Nobody will mention that one of the first things Baranova ever did was producing an analysis that pointed out connections between the possibility and repeated acts of cloning and streaks of dementia among more or less hairy crewmembers? Cloning and Mental Health? No?


Nevermind then.

Posted

This is nicely written and makes sense, but the bottom line is that by approving this, it infringes onto the OOC, moderation aspect that staff do. As loredevs, we mostly love it us love it. But as long time players, a paradigm shifting concept of accepting Grayshirts as actual existing objects is a bit to much to swallow for us at once.

 

Nobody will mention that one of the first things Baranova ever did was producing an analysis that pointed out connections between the possibility and repeated acts of cloning and streaks of dementia among more or less hairy crewmembers?

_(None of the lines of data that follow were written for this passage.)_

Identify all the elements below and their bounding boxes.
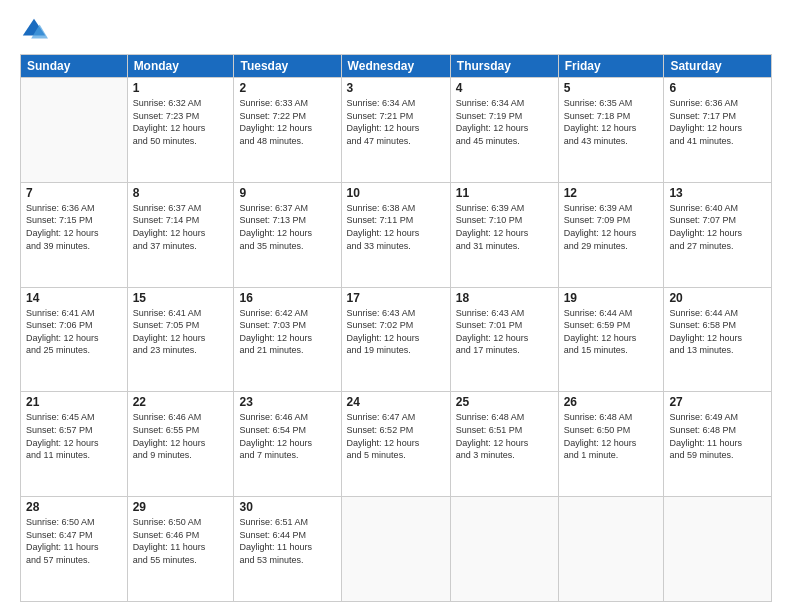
day-number: 17 xyxy=(347,291,445,305)
day-info: Sunrise: 6:49 AM Sunset: 6:48 PM Dayligh… xyxy=(669,411,766,461)
day-cell xyxy=(664,497,772,602)
day-info: Sunrise: 6:34 AM Sunset: 7:19 PM Dayligh… xyxy=(456,97,553,147)
day-info: Sunrise: 6:48 AM Sunset: 6:50 PM Dayligh… xyxy=(564,411,659,461)
day-number: 2 xyxy=(239,81,335,95)
day-cell: 20Sunrise: 6:44 AM Sunset: 6:58 PM Dayli… xyxy=(664,287,772,392)
day-info: Sunrise: 6:41 AM Sunset: 7:05 PM Dayligh… xyxy=(133,307,229,357)
weekday-header-friday: Friday xyxy=(558,55,664,78)
day-number: 26 xyxy=(564,395,659,409)
logo-icon xyxy=(20,16,48,44)
day-info: Sunrise: 6:46 AM Sunset: 6:55 PM Dayligh… xyxy=(133,411,229,461)
day-cell xyxy=(21,78,128,183)
day-info: Sunrise: 6:36 AM Sunset: 7:15 PM Dayligh… xyxy=(26,202,122,252)
day-number: 20 xyxy=(669,291,766,305)
day-number: 18 xyxy=(456,291,553,305)
day-number: 10 xyxy=(347,186,445,200)
day-number: 14 xyxy=(26,291,122,305)
day-cell: 13Sunrise: 6:40 AM Sunset: 7:07 PM Dayli… xyxy=(664,182,772,287)
day-cell: 24Sunrise: 6:47 AM Sunset: 6:52 PM Dayli… xyxy=(341,392,450,497)
day-info: Sunrise: 6:36 AM Sunset: 7:17 PM Dayligh… xyxy=(669,97,766,147)
weekday-header-sunday: Sunday xyxy=(21,55,128,78)
day-cell: 21Sunrise: 6:45 AM Sunset: 6:57 PM Dayli… xyxy=(21,392,128,497)
day-cell xyxy=(341,497,450,602)
day-number: 9 xyxy=(239,186,335,200)
day-number: 13 xyxy=(669,186,766,200)
weekday-header-saturday: Saturday xyxy=(664,55,772,78)
day-number: 1 xyxy=(133,81,229,95)
day-cell: 10Sunrise: 6:38 AM Sunset: 7:11 PM Dayli… xyxy=(341,182,450,287)
weekday-header-row: SundayMondayTuesdayWednesdayThursdayFrid… xyxy=(21,55,772,78)
day-number: 29 xyxy=(133,500,229,514)
day-cell: 28Sunrise: 6:50 AM Sunset: 6:47 PM Dayli… xyxy=(21,497,128,602)
day-info: Sunrise: 6:37 AM Sunset: 7:13 PM Dayligh… xyxy=(239,202,335,252)
day-number: 15 xyxy=(133,291,229,305)
day-info: Sunrise: 6:44 AM Sunset: 6:58 PM Dayligh… xyxy=(669,307,766,357)
day-cell: 6Sunrise: 6:36 AM Sunset: 7:17 PM Daylig… xyxy=(664,78,772,183)
calendar-table: SundayMondayTuesdayWednesdayThursdayFrid… xyxy=(20,54,772,602)
day-cell: 5Sunrise: 6:35 AM Sunset: 7:18 PM Daylig… xyxy=(558,78,664,183)
week-row-3: 14Sunrise: 6:41 AM Sunset: 7:06 PM Dayli… xyxy=(21,287,772,392)
day-cell: 19Sunrise: 6:44 AM Sunset: 6:59 PM Dayli… xyxy=(558,287,664,392)
day-number: 19 xyxy=(564,291,659,305)
day-number: 16 xyxy=(239,291,335,305)
day-info: Sunrise: 6:32 AM Sunset: 7:23 PM Dayligh… xyxy=(133,97,229,147)
day-cell: 8Sunrise: 6:37 AM Sunset: 7:14 PM Daylig… xyxy=(127,182,234,287)
day-cell: 3Sunrise: 6:34 AM Sunset: 7:21 PM Daylig… xyxy=(341,78,450,183)
day-cell: 9Sunrise: 6:37 AM Sunset: 7:13 PM Daylig… xyxy=(234,182,341,287)
day-info: Sunrise: 6:37 AM Sunset: 7:14 PM Dayligh… xyxy=(133,202,229,252)
day-info: Sunrise: 6:47 AM Sunset: 6:52 PM Dayligh… xyxy=(347,411,445,461)
day-info: Sunrise: 6:43 AM Sunset: 7:02 PM Dayligh… xyxy=(347,307,445,357)
week-row-5: 28Sunrise: 6:50 AM Sunset: 6:47 PM Dayli… xyxy=(21,497,772,602)
day-info: Sunrise: 6:38 AM Sunset: 7:11 PM Dayligh… xyxy=(347,202,445,252)
day-info: Sunrise: 6:43 AM Sunset: 7:01 PM Dayligh… xyxy=(456,307,553,357)
day-info: Sunrise: 6:50 AM Sunset: 6:46 PM Dayligh… xyxy=(133,516,229,566)
day-cell: 15Sunrise: 6:41 AM Sunset: 7:05 PM Dayli… xyxy=(127,287,234,392)
day-info: Sunrise: 6:40 AM Sunset: 7:07 PM Dayligh… xyxy=(669,202,766,252)
day-number: 24 xyxy=(347,395,445,409)
day-number: 23 xyxy=(239,395,335,409)
day-cell: 17Sunrise: 6:43 AM Sunset: 7:02 PM Dayli… xyxy=(341,287,450,392)
day-number: 8 xyxy=(133,186,229,200)
day-cell: 14Sunrise: 6:41 AM Sunset: 7:06 PM Dayli… xyxy=(21,287,128,392)
day-cell: 16Sunrise: 6:42 AM Sunset: 7:03 PM Dayli… xyxy=(234,287,341,392)
weekday-header-wednesday: Wednesday xyxy=(341,55,450,78)
weekday-header-monday: Monday xyxy=(127,55,234,78)
day-info: Sunrise: 6:33 AM Sunset: 7:22 PM Dayligh… xyxy=(239,97,335,147)
day-number: 7 xyxy=(26,186,122,200)
day-cell: 30Sunrise: 6:51 AM Sunset: 6:44 PM Dayli… xyxy=(234,497,341,602)
day-number: 6 xyxy=(669,81,766,95)
day-number: 11 xyxy=(456,186,553,200)
header xyxy=(20,16,772,44)
day-cell: 18Sunrise: 6:43 AM Sunset: 7:01 PM Dayli… xyxy=(450,287,558,392)
day-info: Sunrise: 6:48 AM Sunset: 6:51 PM Dayligh… xyxy=(456,411,553,461)
day-number: 21 xyxy=(26,395,122,409)
day-cell xyxy=(558,497,664,602)
day-info: Sunrise: 6:46 AM Sunset: 6:54 PM Dayligh… xyxy=(239,411,335,461)
logo xyxy=(20,16,52,44)
day-number: 3 xyxy=(347,81,445,95)
weekday-header-tuesday: Tuesday xyxy=(234,55,341,78)
week-row-4: 21Sunrise: 6:45 AM Sunset: 6:57 PM Dayli… xyxy=(21,392,772,497)
weekday-header-thursday: Thursday xyxy=(450,55,558,78)
day-number: 28 xyxy=(26,500,122,514)
day-info: Sunrise: 6:39 AM Sunset: 7:10 PM Dayligh… xyxy=(456,202,553,252)
day-info: Sunrise: 6:41 AM Sunset: 7:06 PM Dayligh… xyxy=(26,307,122,357)
day-number: 22 xyxy=(133,395,229,409)
day-info: Sunrise: 6:45 AM Sunset: 6:57 PM Dayligh… xyxy=(26,411,122,461)
day-info: Sunrise: 6:39 AM Sunset: 7:09 PM Dayligh… xyxy=(564,202,659,252)
day-cell: 1Sunrise: 6:32 AM Sunset: 7:23 PM Daylig… xyxy=(127,78,234,183)
day-number: 4 xyxy=(456,81,553,95)
day-number: 27 xyxy=(669,395,766,409)
day-cell: 22Sunrise: 6:46 AM Sunset: 6:55 PM Dayli… xyxy=(127,392,234,497)
day-cell: 11Sunrise: 6:39 AM Sunset: 7:10 PM Dayli… xyxy=(450,182,558,287)
week-row-1: 1Sunrise: 6:32 AM Sunset: 7:23 PM Daylig… xyxy=(21,78,772,183)
day-cell: 29Sunrise: 6:50 AM Sunset: 6:46 PM Dayli… xyxy=(127,497,234,602)
day-cell: 12Sunrise: 6:39 AM Sunset: 7:09 PM Dayli… xyxy=(558,182,664,287)
page: SundayMondayTuesdayWednesdayThursdayFrid… xyxy=(0,0,792,612)
day-cell: 2Sunrise: 6:33 AM Sunset: 7:22 PM Daylig… xyxy=(234,78,341,183)
day-cell: 7Sunrise: 6:36 AM Sunset: 7:15 PM Daylig… xyxy=(21,182,128,287)
day-info: Sunrise: 6:35 AM Sunset: 7:18 PM Dayligh… xyxy=(564,97,659,147)
day-number: 30 xyxy=(239,500,335,514)
day-info: Sunrise: 6:34 AM Sunset: 7:21 PM Dayligh… xyxy=(347,97,445,147)
day-cell: 23Sunrise: 6:46 AM Sunset: 6:54 PM Dayli… xyxy=(234,392,341,497)
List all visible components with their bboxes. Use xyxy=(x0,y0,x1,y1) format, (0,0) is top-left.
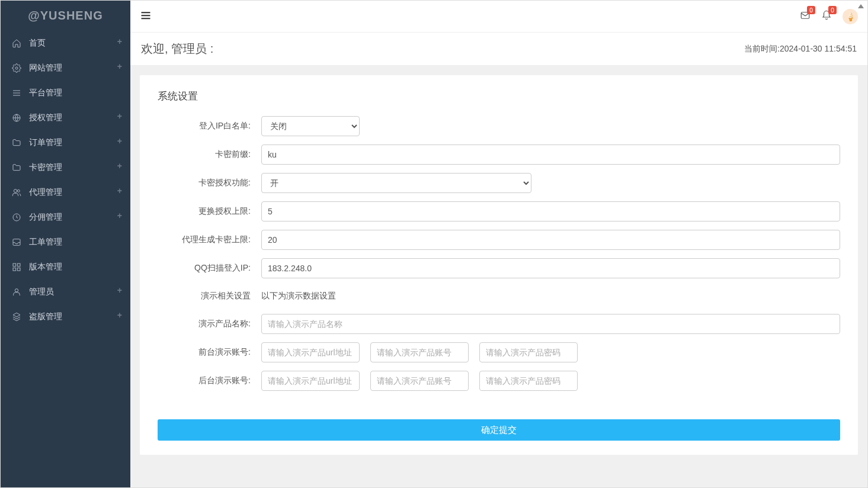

Cloning and Mental Health? No?


Nevermind then.

I do.

Guest Marlon Phoenix
Posted

I'm going to shamelessly pass the buck and leave this to Skull and Scopes to green-light or deny.

Posted
Nobody will mention that one of the first things Baranova ever did was producing an analysis that pointed out connections between the possibility and repeated acts of cloning and streaks of dementia among more or less hairy crewmembers? Cloning and Mental Health? No?

Nevermind then.

 


It's a good book, but no one reads on the Aurora. Especially academic doctors and scientists.

Posted

I like this quite a lot. It's a great way to point out why exactly the Skrell are Fucked.

  • 2 months later...
Posted

In the past, I used to use the explanation from the movie Pandorum. Pandorum was a disease that was caused by excessive time in space or extended hypersleep. Causes severe paranoia, vivid hallucinations and homicidal tendencies.

Posted

I don't feel like we should have any explanations of greyshirts, just that we should try to teach them how to roleplay properly and/or ban them.

Posted

How better to have them introduced to roleplay than by having the crew look upon them with compassion and understanding, knowing the average grey is a defective clone who still wants to contribute? Suddenly the perception of random balds goes from 'oh shit, a shady bald, I'm probably about to get toolboxed by a griefer' to 'hey man, are you lost?' or other generally gentle invitations to roleplay. Yes, there will still be bald griefers, but now we can write that off as the actions of a defective, crazed mind IC instead of ignoring it OOC.

Posted

I'm down for approaching baldies more often, even though they do still scare me almost 100% of the time. I have tried it in the past, and sometimes, they'll even talk back to you just to get your guard down before they continue on with whatever nefarious business they had planned. It'd be interesting to see and might make the server more accessible to new role-players. I dunno.

Posted

I don't think a lore explination can hurt. Just because the lore justifies the existance of the condition, does not mean our rules say you can do it all the time. Our lore justifies the Syndicate, but you can't be a traitor in extended... It just give our characters a reason to think about why the graytide happened and what it means ICly, especially when looking at the aftermath when admins have banned them and they are all temporarily brain dead.